Niye böyle yaptığını bilemeyiz.
2-
İsrafil aleyhisselam Sur’a iki defa üfürecektir. Birincisinde, Allahü teâlâdan başka her diri ölecektir.
İkincisinde, hepsi tekrar dirilecektir. Bu işi de Cebrail
aleyhisselama verebilirdi yahut hiç kimseye vermez, Ol demekle olurdu.
3-
Mikail aleyhisselama, yağmur, kar, rüzgâr gibi hava olayları, ekonomik nizamı,
yani ucuzluk, pahalılık, kıtlık, bolluk yapmak, ferahlık ve huzur getirmek ve
her maddeyi hareket ettirmek vazifesini vermiştir. Bunu da Cebrail aleyhisselama verir yahut hiç kimseye
vermez, Ol demekle bu işler rahatça olurdu.
4-
Azrail aleyhisselamı insanların ruhunu almakla vazifelendirmiştir. Eceli
gelenleri öldüren Allah’tır, ama bu işi Azrail aleyhisselam yapıyor. Çocukları
yaratan da O. Ama ana babayı sebep kılıyor. Ana babasız da yaratırdı elbette.
Kâinatı
da idare eden Allahü teâlâdır. Yukarıda
açıklandığı gibi bir kısmını melekler vasıtasıyla yapıyor. Kutup denilen evliya
zatlara da görev vererek sebeplerle idare ediyor.
İmam-ı
Rabbani hazretleri buyuruyor ki:
Kutb-i
irşad, kayyum-i âlemdir. Herkese rüşd ve iman, bunun vasıtasıyla gelir. (3/3)
Kutb-i
ebdal yani kutb-i medar âlemde, dünyada her şeyin var olması ve varlıkta
durabilmesi için feyz gelmesine vasıta olur. Kutb-i irşad ise, âlemin irşadı ve
hidayeti için feyzlerin gelmesine vasıta olur. Her şeyin yaratılması,
rızıkların gönderilmesi, dertlerin, belaların giderilmesi, hastaların iyi
olması, bedenlerin afiyette olması, kutb-i ebdalin feyzleriyle olur. İman
sahibi olmak, hidayete kavuşmak, ibadet yapabilmek, günahlara tevbe etmek ise,
kutb-i irşadın feyzleriyle olur. Her zamanda, her asırda kutb-i ebdalin
bulunması lazımdır.
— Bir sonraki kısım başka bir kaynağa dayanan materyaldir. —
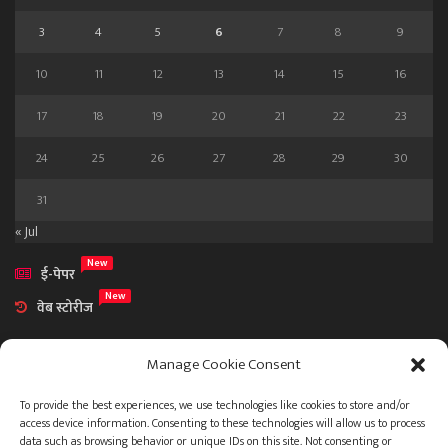
3
4
5
6
7
8
9
10
11
12
13
14
15
16
17
18
19
20
21
22
23
24
25
26
27
28
29
30
31
« Jul
New
ई-पेपर
New
वेब स्टोरीज
Manage Cookie Consent
To provide the best experiences, we use technologies like cookies to store and/or
access device information. Consenting to these technologies will allow us to process
आमच्या विषयी
data such as browsing behavior or unique IDs on this site. Not consenting or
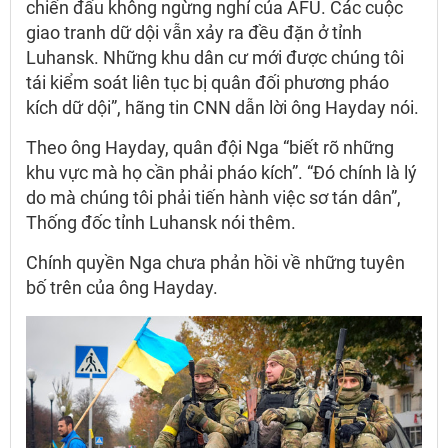
chiến đấu không ngừng nghỉ của AFU. Các cuộc
giao tranh dữ dội vẫn xảy ra đều đặn ở tỉnh
Luhansk. Những khu dân cư mới được chúng tôi
tái kiểm soát liên tục bị quân đối phương pháo
kích dữ dội”, hãng tin CNN dẫn lời ông Hayday nói.
Theo ông Hayday, quân đội Nga “biết rõ những
khu vực mà họ cần phải pháo kích”. “Đó chính là lý
do mà chúng tôi phải tiến hành việc sơ tán dân”,
Thống đốc tỉnh Luhansk nói thêm.
Chính quyền Nga chưa phản hồi về những tuyên
bố trên của ông Hayday.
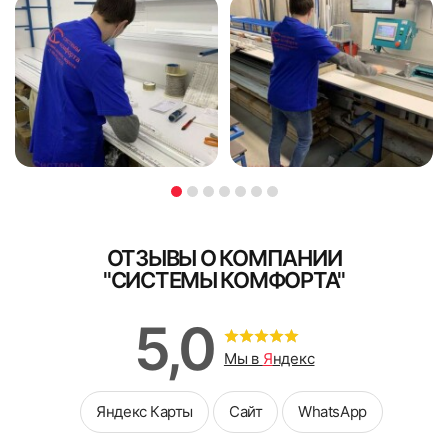
также договор со спецификацией.
Доплата при курьерской доставке
В случае доставки заказа нашим курьером, без монтажа -
доплата принимается наличными.
4. Удалить защитную пленку со скотча на карнизе. Не
Я ознакомлен и согласен с
политикой об обработке
Я ознакомлен и согласен с
политикой об обработке
допускать попадания на скотч пыли и грязи, не браться за
персональных данных
персональных данных
скотч пальцами.
Поле обязательно для заполнения
Поле обязательно для заполнения
ОТЗЫВЫ О КОМПАНИИ
"СИСТЕМЫ КОМФОРТА"
5,0
Мы в
Я
ндекс
Яндекс Карты
Сайт
WhatsApp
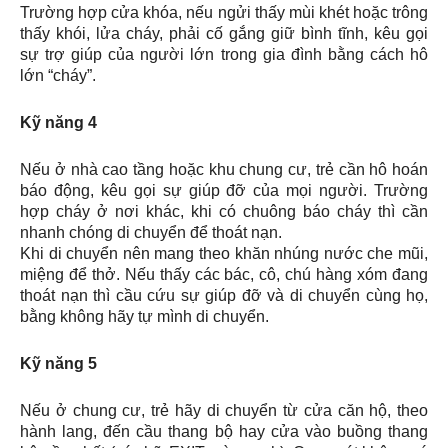
Trường hợp cửa khóa, nếu ngửi thấy mùi khét hoặc trông
thấy khói, lửa cháy, phải cố gắng giữ bình tĩnh, kêu gọi
sự trợ giúp của người lớn trong gia đình bằng cách hô
lớn “cháy”.
Kỹ năng 4
Nếu ở nhà cao tầng hoặc khu chung cư, trẻ cần hô hoán
báo động, kêu gọi sự giúp đỡ của mọi người. Trường
hợp cháy ở nơi khác, khi có chuông báo cháy thì cần
nhanh chóng di chuyển để thoát nạn.
Khi di chuyển nên mang theo khăn nhúng nước che mũi,
miệng để thở. Nếu thấy các bác, cô, chú hàng xóm đang
thoát nạn thì cầu cứu sự giúp đỡ và di chuyển cùng họ,
bằng không hãy tự mình di chuyển.
Kỹ năng 5
Nếu ở chung cư, trẻ hãy di chuyển từ cửa căn hộ, theo
hành lang, đến cầu thang bộ hay cửa vào buồng thang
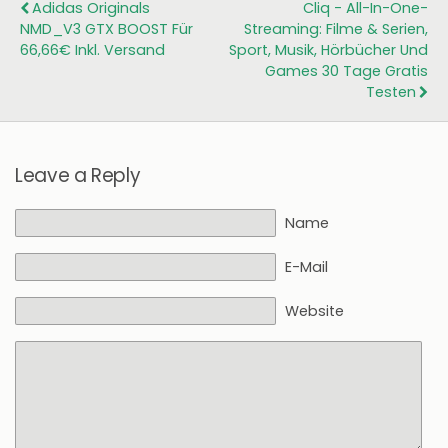
Adidas Originals
Cliq - All-In-One-
NMD_V3 GTX BOOST Für
Streaming: Filme & Serien,
66,66€ Inkl. Versand
Sport, Musik, Hörbücher Und
Games 30 Tage Gratis
Testen
Leave a Reply
Name
E-Mail
Website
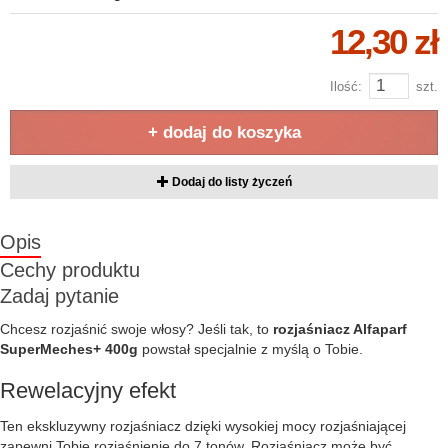
12,30 zł
Ilość:
szt.
+ dodaj do koszyka
Dodaj do listy życzeń
Opis
Cechy produktu
Zadaj pytanie
Chcesz rozjaśnić swoje włosy? Jeśli tak, to
rozjaśniacz Alfaparf
SuperMeches+ 400g
powstał specjalnie z myślą o Tobie.
Rewelacyjny efekt
Ten ekskluzywny rozjaśniacz dzięki wysokiej mocy rozjaśniającej
zapewni Tobie rozjaśnienie do 7 tonów. Rozjaśniacz może być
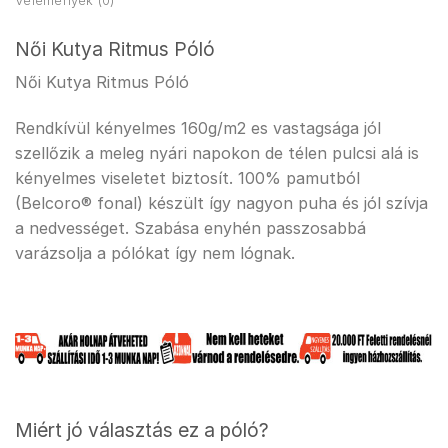
Vélemények (0)
Női Kutya Ritmus Póló
Női Kutya Ritmus Póló
Rendkívül kényelmes 160g/m2 es vastagsága jól
szellőzik a meleg nyári napokon de télen pulcsi alá is
kényelmes viseletet biztosít. 100% pamutból
(Belcoro® fonal) készült így nagyon puha és jól szívja
a nedvességet. Szabása enyhén passzosabbá
varázsolja a pólókat így nem lógnak.
Miért jó választás ez a póló?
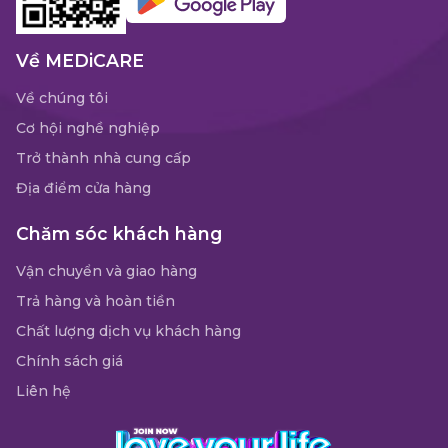
Về MEDiCARE
Về chúng tôi
Cơ hội nghề nghiệp
Trở thành nhà cung cấp
Địa điểm cửa hàng
Chăm sóc khách hàng
Vận chuyển và giao hàng
Trả hàng và hoàn tiền
Chất lượng dịch vụ khách hàng
Chính sách giá
Liên hệ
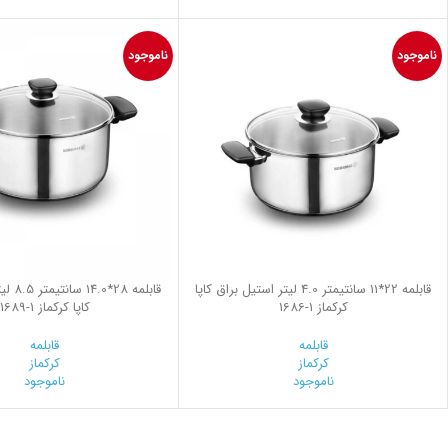
ناموجود
ناموجود
قابلمه 22*11 سانتیمتر 4.0 لیتر استیل براق کاپا
قابلمه 
کرکماز
1686-1
کاپا کرکماز
1689-1
قابلمه
قابلمه
کرکماز
کرکماز
ناموجود
ناموجود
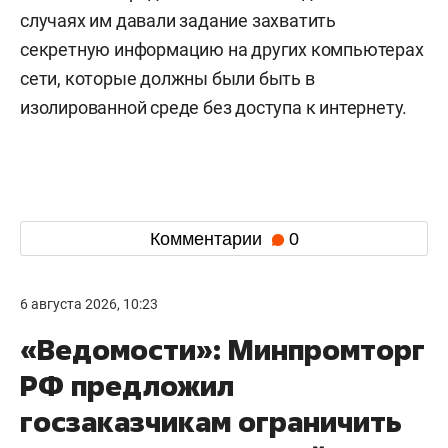
случаях им давали задание захватить
секретную информацию на других компьютерах
сети, которые должны были быть в
изолированной среде без доступа к интернету.
Комментарии
0
6 августа 2026, 10:23
«Ведомости»: Минпромторг
РФ предложил
госзаказчикам ограничить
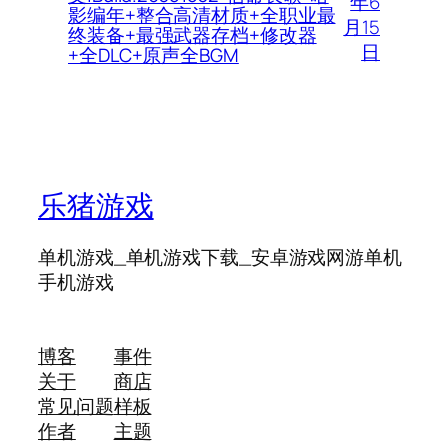
年6
影编年+整合高清材质+全职业最
月15
终装备+最强武器存档+修改器
日
+全DLC+原声全BGM
乐猪游戏
单机游戏_单机游戏下载_安卓游戏网游单机
手机游戏
博客
事件
关于
商店
常见问题
样板
作者
主题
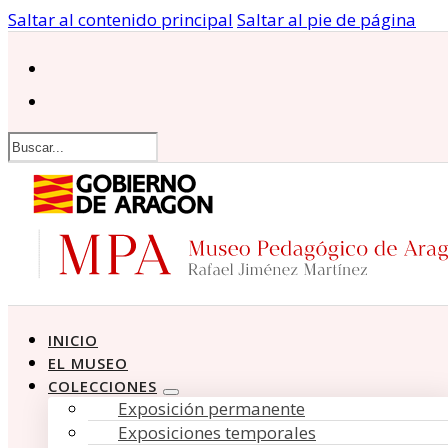
Saltar al contenido principal
Saltar al pie de página
Buscar
INICIO
EL MUSEO
COLECCIONES
Exposición permanente
Exposiciones temporales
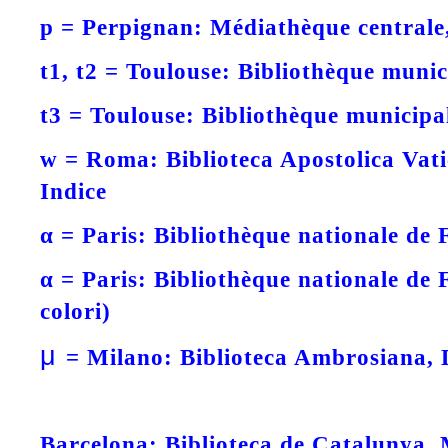
p =
Perpignan: Médiathèque centrale
t1, t2 =
Toulouse: Bibliothèque munic
t3 =
Toulouse: Bibliothèque municipa
w =
Roma: Biblioteca Apostolica Vati
Indice
α =
Paris: Bibliothèque nationale de 
α =
Paris: Bibliothèque nationale de 
colori)
μ
=
Milano: Biblioteca Ambrosiana, 
Barcelona: Biblioteca de Catalunya, 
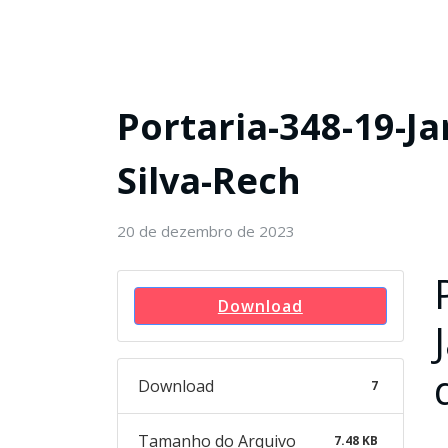
Portaria-348-19-J
Silva-Rech
20 de dezembro de 2023
Download
Download
7
Tamanho do Arquivo
7.48 KB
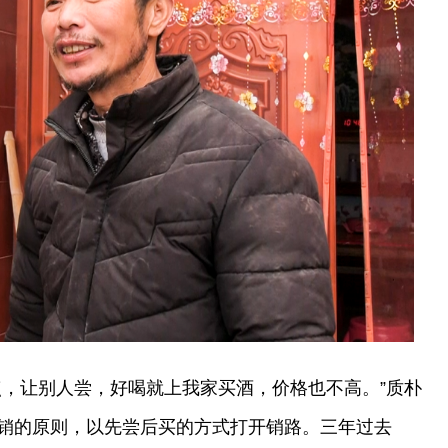
点，让别人尝，好喝就上我家买酒，价格也不高。”质朴
销的原则，以先尝后买的方式打开销路。三年过去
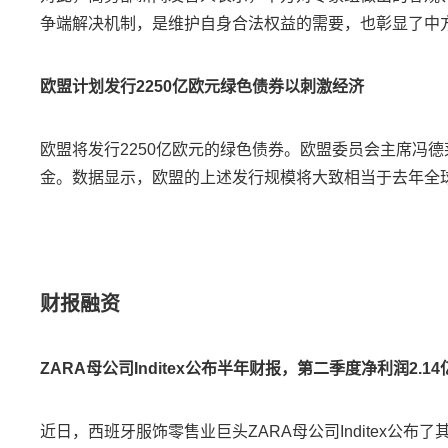
争端解决机制，是维护自身合法权益的需要，也彰显了中
欧盟计划发行2250亿欧元绿色债券以刺激经济
欧盟将发行2250亿欧元的绿色债券。欧盟委员会主席冯德
金。数据显示，欧盟的上述发行规模将大致相当于去年全
财报融资
ZARA母公司Inditex公布半年财报，第二季度净利润2.1
近日，西班牙服饰零售业巨头ZARA母公司Inditex公布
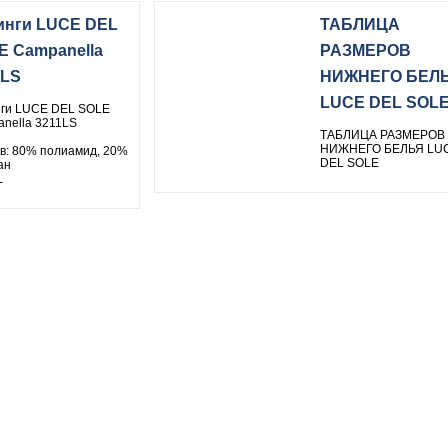
инги LUCE DEL
ТАБЛИЦА
E Campanella
РАЗМЕРОВ
1LS
НИЖНЕГО БЕЛ
LUCE DEL SOL
ги LUCE DEL SOLE
nella 3211LS
ТАБЛИЦА РАЗМЕРОВ
НИЖНЕГО БЕЛЬЯ LU
в: 80% полиамид, 20%
DEL SOLE
ан
L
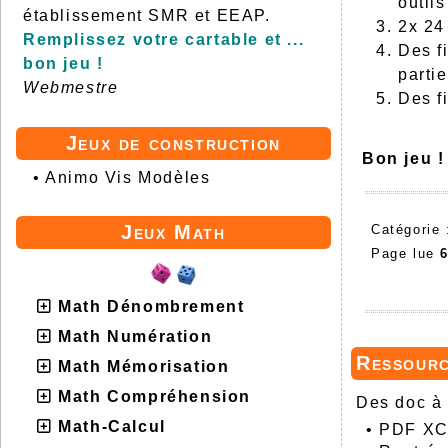
outil
établissement SMR et EEAP.
2x 24
Remplissez votre cartable et ...
Des f
bon jeu !
parti
Webmestre
Des f
Jeux de construction
Bon jeu !
•
Animo Vis Modèles
Jeux Math
Catégorie
Page lue
Math Dénombrement
Math Numération
Ressour
Math Mémorisation
Math Compréhension
Des doc à 
Math-Calcul
•
PDF XCh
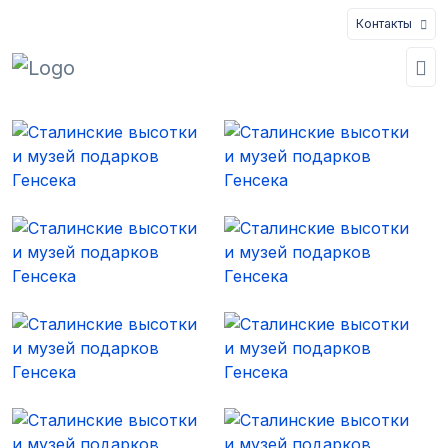
Контакты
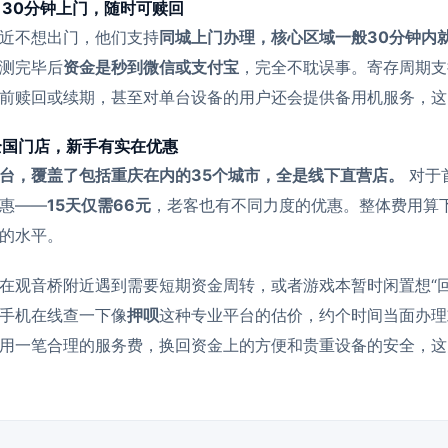
：30分钟上门，随时可赎回
近不想出门，他们支持
同城上门办理，核心区域一般30分钟内
测完毕后
资金是秒到微信或支付宝
，完全不耽误事。寄存周期支
前赎回或续期，甚至对单台设备的用户还会提供备用机服务，这
：全国门店，新手有实在优惠
台，覆盖了包括重庆在内的35个城市，全是线下直营店。
对于
惠——
15天仅需66元
，老客也有不同力度的优惠。整体费用算
的水平。
在观音桥附近遇到需要短期资金周转，或者游戏本暂时闲置想“回
手机在线查一下像
押呗
这种专业平台的估价，约个时间当面办理
用一笔合理的服务费，换回资金上的方便和贵重设备的安全，这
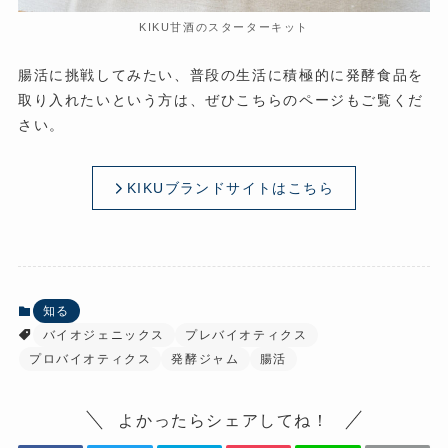
KIKU甘酒のスターターキット
腸活に挑戦してみたい、普段の生活に積極的に発酵食品を
取り入れたいという方は、ぜひこちらのページもご覧くだ
さい。
KIKUブランドサイトはこちら
知る
バイオジェニックス
プレバイオティクス
プロバイオティクス
発酵ジャム
腸活
よかったらシェアしてね！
Hiçbir zaman, bunsuz olamaz, çünkü âlem bununla nizam
bulur. (Mearif-i ledünniyye)
Süper
sapık bir mezhepsiz, âyet-i kerimeleri anlayamadığı için bunu kabul edemiyor.
(Allah idareyi kimseye vermez) diyor. Süper mezhepsiz, aşağıdaki iki âyet-i
kerimeyi ileri sürerek Azrail aleyhisselamın canları almadığını söylüyor:
(Dirilten
ve öldüren yalnız Odur.) [Yunus 56]
(Ölüm
zamanında insanı, Allah öldürüyor.) [Zümer
42]
Peki,
şu iki âyet-i kerimeyi inkâr mı ediyor:
(Öldürmek
için vekil yapılmış olan melek sizi öldürüyor.) [Secde 11]
(Âdem
aleyhisselamın oğlu, kardeşini öldürdü.) [Maide 30]
Demek
ki, öldüren ve dirilten Allahü teâlâ
olduğu hâlde, bu işleri sebeplerle, vekillerle yapıyor.
Kutb-i
irşada da hidayete vesile olma yetkisini vermesi böyledir.